Collected data
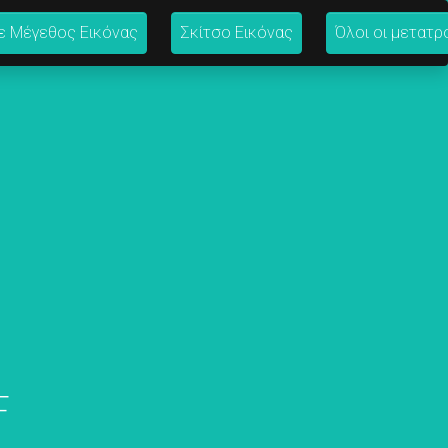
ε Μέγεθος Εικόνας
Σκίτσο Εικόνας
Όλοι οι μετατρ
F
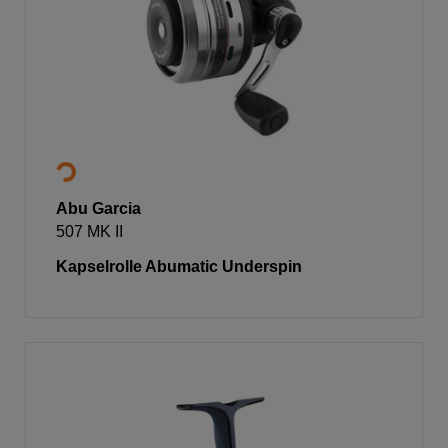
Abu Garcia
507 MK II
Kapselrolle Abumatic Underspin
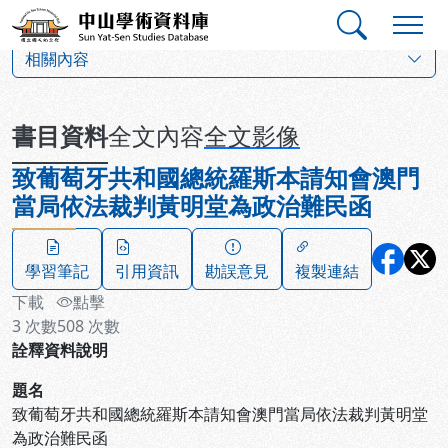
跳到主要內容
:::
:::
中山學術資料庫
:::
相關內容
書目資料
全文內容
全文影像
致葡萄牙共和國總統羅斯本請知會澳門
當局依法裁判黃明堂為政治難民函
學習筆記
引用資訊
勘誤意見
複製連結
下載
點擊
3
次數
508
次數
詮釋資料說明
題名
致葡萄牙共和國總統羅斯本請知會澳門當局依法裁判黃明堂
為政治難民函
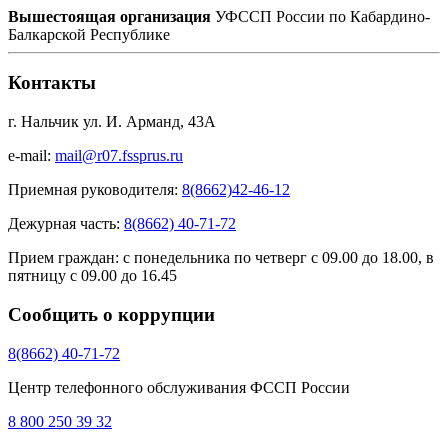
Вышестоящая организация
УФССП России по Кабардино-
Балкарской Республике
Контакты
г. Нальчик ул. И. Арманд, 43А
e-mail:
mail@r07.fssprus.ru
Приемная руководителя:
8(8662)42-46-12
Дежурная часть:
8(8662) 40-71-72
Прием граждан:
с понедельника по четверг с 09.00 до 18.00, в
пятницу с 09.00 до 16.45
Сообщить о коррупции
8(8662) 40-71-72
Центр телефонного обслуживания ФССП России
8 800 250 39 32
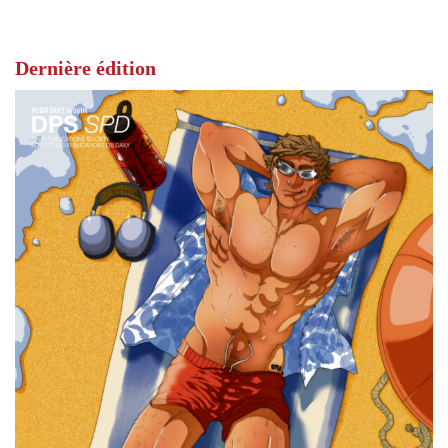
Dernière édition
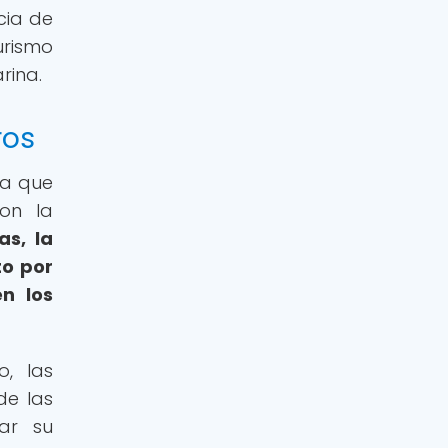
cia de
urismo
rina.
ros
ya que
con la
as, la
to por
en los
o, las
de las
ar su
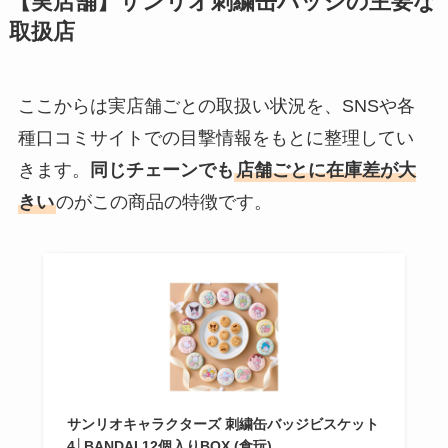
【実店舗】サンリオ刺繍缶バッジの主要な
取扱店
ここからは実店舗ごとの取扱い状況を、SNSや各
種口コミサイトでの目撃情報をもとに整理してい
きます。
同じチェーンでも
店舗ごとに在庫差が大
きい
のがこの商品の特徴です。
サンリオキャラクターズ 刺繍缶バッジビスケット
4│BANDAI 12個入りBOX (食玩)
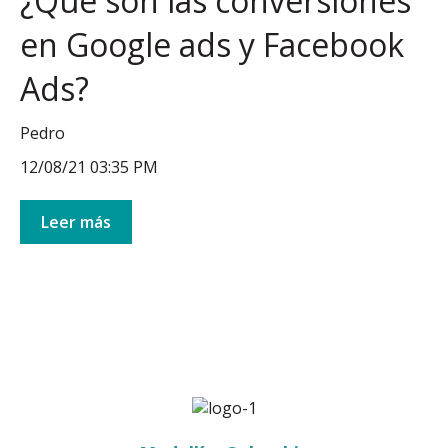
¿Qué son las conversiones
en Google ads y Facebook
Ads?
Pedro
12/08/21 03:35 PM
Leer más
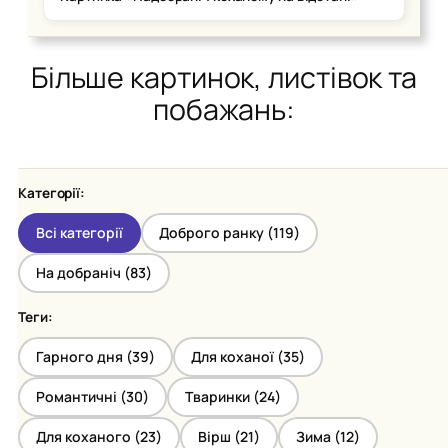
Більше картинок, листівок та
побажань:
Категорії:
Всі категорії
Доброго ранку (
119
)
На добраніч (
83
)
Теги:
Гарного дня (
39
)
Для коханої (
35
)
Романтичні (
30
)
Тваринки (
24
)
Для коханого (
23
)
Вірш (
21
)
Зима (
12
)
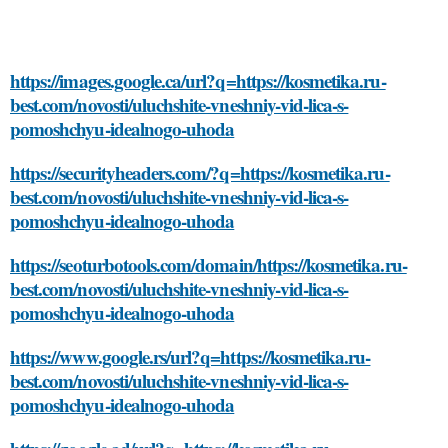
https://images.google.ca/url?q=https://kosmetika.ru-
best.com/novosti/uluchshite-vneshniy-vid-lica-s-
pomoshchyu-idealnogo-uhoda
https://securityheaders.com/?q=https://kosmetika.ru-
best.com/novosti/uluchshite-vneshniy-vid-lica-s-
pomoshchyu-idealnogo-uhoda
https://seoturbotools.com/domain/https://kosmetika.ru-
best.com/novosti/uluchshite-vneshniy-vid-lica-s-
pomoshchyu-idealnogo-uhoda
https://www.google.rs/url?q=https://kosmetika.ru-
best.com/novosti/uluchshite-vneshniy-vid-lica-s-
pomoshchyu-idealnogo-uhoda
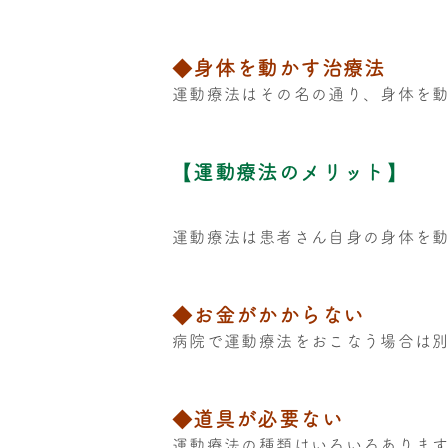
◆身体を動かす治療法
運動療法はその名の通り、身体を
【運動療法のメリット】
運動療法は患者さん自身の身体を
◆お金がかからない
病院で運動療法をおこなう場合は別
◆道具が必要ない
運動療法の種類はいろいろありま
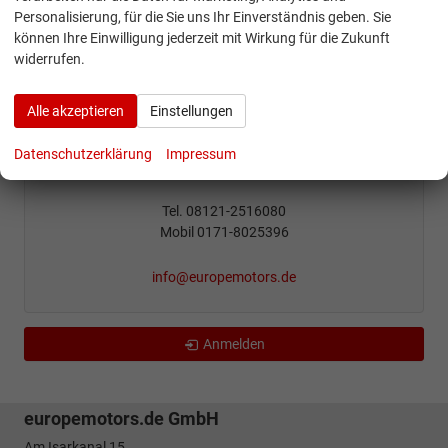
Personalisierung, für die Sie uns Ihr Einverständnis geben. Sie
können Ihre Einwilligung jederzeit mit Wirkung für die Zukunft
widerrufen.
Alle akzeptieren
Einstellungen
Konstantin Forsch
Datenschutzerklärung
Impressum
Beratung / Verkauf
Tel. 08121-2516080
Mobil 0171-8025396
info@europemotors.de
Anmelden
europemotors.de GmbH
Am Isarkanal 15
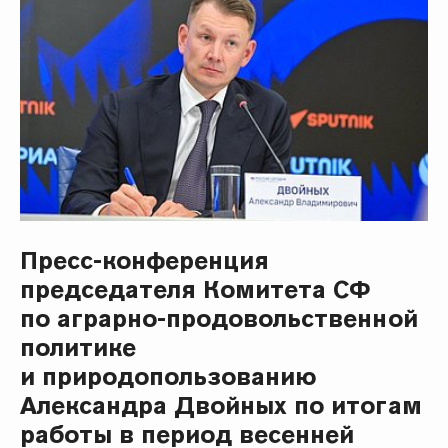
Пресс-конференция
председателя Комитета СФ
по аграрно-продовольственной
политике
и природопользованию
Александра Двойных по итогам
работы в период весенней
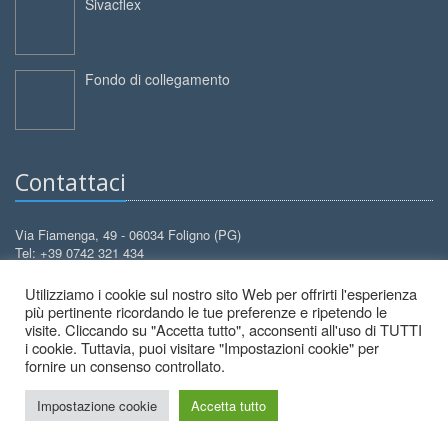
Sivacflex
Fondo di collegamento
Contattaci
Via Fiamenga, 49 - 06034 Foligno (PG)
Tel: +39 0742 321 434
Cell: +39 388 3099 626
Utilizziamo i cookie sul nostro sito Web per offrirti l'esperienza
info@decorcolori.com
Email:
più pertinente ricordando le tue preferenze e ripetendo le
visite. Cliccando su "Accetta tutto", acconsenti all'uso di TUTTI
i cookie. Tuttavia, puoi visitare "Impostazioni cookie" per
fornire un consenso controllato.
Impostazione cookie
Accetta tutto
2026 © Decor Colori - All Rights Reserved.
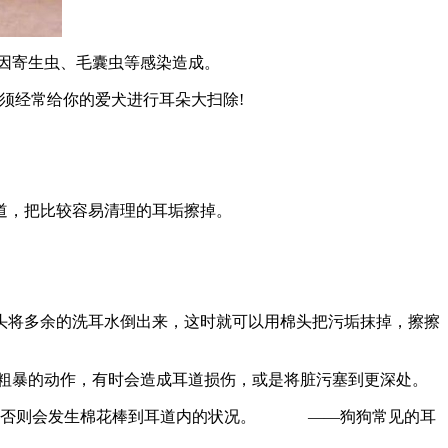
因寄生虫、毛囊虫等感染造成。
须经常给你的爱犬进行耳朵大扫除!
道，把比较容易清理的耳垢擦掉。
头将多余的洗耳水倒出来，这时就可以用棉头把污垢抹掉，擦擦
粗暴的动作，有时会造成耳道损伤，或是将脏污塞到更深处。
花棒，否则会发生棉花棒到耳道内的状况。 ——狗狗常见的耳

DIRECTIONS FOR THIS TASK:
Each line above should be set down exactly as written, with pictures excluded.

THE ANSWER:
ε Μέγεθος Εικόνας
Σκίτσο Εικόνας
Όλοι οι μετατρ
F
Abu Garcia
507 MK II
Kapselrolle Abumatic Underspin
跳到主要內容
:::
:::
中山學術資料庫
:::
相關內容
書目資料
全文內容
全文影像
致葡萄牙共和國總統羅斯本請知會澳門
當局依法裁判黃明堂為政治難民函
學習筆記
引用資訊
勘誤意見
複製連結
下載
點擊
3
次數
508
次數
詮釋資料說明
題名
致葡萄牙共和國總統羅斯本請知會澳門當局依法裁判黃明堂
為政治難民函
Вышестоящая организация
УФССП России по Кабардино-
Балкарской Республике
Контакты
г. Нальчик ул. И. Арманд, 43А
e-mail:
mail@r07.fssprus.ru
Приемная руководителя:
8(8662)42-46-12
Дежурная часть:
8(8662) 40-71-72
Прием граждан:
с понедельника по четверг с 09.00 до 18.00, в
пятницу с 09.00 до 16.45
Сообщить о коррупции
8(8662) 40-71-72
Центр телефонного обслуживания ФССП России
8 800 250 39 32
Dernière édition
cia de
urismo
rina.
ros
ya que
con la
as, la
to por
en los
o, las
de las
ar su
【実店舗】サンリオ刺繍缶バッジの主要な
取扱店
ここからは実店舗ごとの取扱い状況を、SNSや各
種口コミサイトでの目撃情報をもとに整理してい
きます。
同じチェーンでも
店舗ごとに在庫差が大
きい
のがこの商品の特徴です。
サンリオキャラクターズ 刺繍缶バッジビスケット
4│BANDAI 12個入りBOX (食玩)
¿Qué son las conversiones
en Google ads y Facebook
Ads?
Pedro
12/08/21 03:35 PM
Leer más
Більше картинок, листівок та
побажань:
Категорії:
Всі категорії
Доброго ранку (
119
)
На добраніч (
83
)
Теги:
Гарного дня (
39
)
Для коханої (
35
)
Романтичні (
30
)
Тваринки (
24
)
Для коханого (
23
)
Вірш (
21
)
Зима (
12
)
https://images.google.ca/url?q=https://kosmetika.ru-
best.com/novosti/uluchshite-vneshniy-vid-lica-s-
pomoshchyu-idealnogo-uhoda
https://securityheaders.com/?q=https://kosmetika.ru-
best.com/novosti/uluchshite-vneshniy-vid-lica-s-
pomoshchyu-idealnogo-uhoda
https://seoturbotools.com/domain/https://kosmetika.ru-
best.com/novosti/uluchshite-vneshniy-vid-lica-s-
pomoshchyu-idealnogo-uhoda
https://www.google.rs/url?q=https://kosmetika.ru-
best.com/novosti/uluchshite-vneshniy-vid-lica-s-
pomoshchyu-idealnogo-uhoda
◆身体を動かす治療法
運動療法はその名の通り、身体を
【運動療法のメリット】
運動療法は患者さん自身の身体を
◆お金がかからない
病院で運動療法をおこなう場合は別
◆道具が必要ない
運動療法の種類はいろいろありま
Personalisierung, für die Sie uns Ihr Einverständnis geben. Sie
können Ihre Einwilligung jederzeit mit Wirkung für die Zukunft
widerrufen.
Alle akzeptieren
Einstellungen
Konstantin Forsch
Datenschutzerklärung
Impressum
Beratung / Verkauf
Tel. 08121-2516080
Mobil 0171-8025396
info@europemotors.de
Anmelden
europemotors.de GmbH
Am Isarkanal 15
Пресс-конференция
председателя Комитета СФ
по аграрно-продовольственной
политике
и природопользованию
Александра Двойных по итогам
работы в период весенней
Sivacflex
Fondo di collegamento
Contattaci
Via Fiamenga, 49 - 06034 Foligno (PG)
Tel: +39 0742 321 434
Cell: +39 388 3099 626
Utilizziamo i cookie sul nostro sito Web per offrirti l'esperienza
info@decorcolori.com
Email:
più pertinente ricordando le tue preferenze e ripetendo le
visite. Cliccando su "Accetta tutto", acconsenti all'uso di TUTTI
i cookie. Tuttavia, puoi visitare "Impostazioni cookie" per
fornire un consenso controllato.
Impostazione cookie
Accetta tutto
2026 © Decor Colori - All Rights Reserved.
因寄生虫、毛囊虫等感染造成。
须经常给你的爱犬进行耳朵大扫除!
道，把比较容易清理的耳垢擦掉。
头将多余的洗耳水倒出来，这时就可以用棉头把污垢抹掉，擦擦
粗暴的动作，有时会造成耳道损伤，或是将脏污塞到更深处。
花棒，否则会发生棉花棒到耳道内的状况。 ——狗狗常见的耳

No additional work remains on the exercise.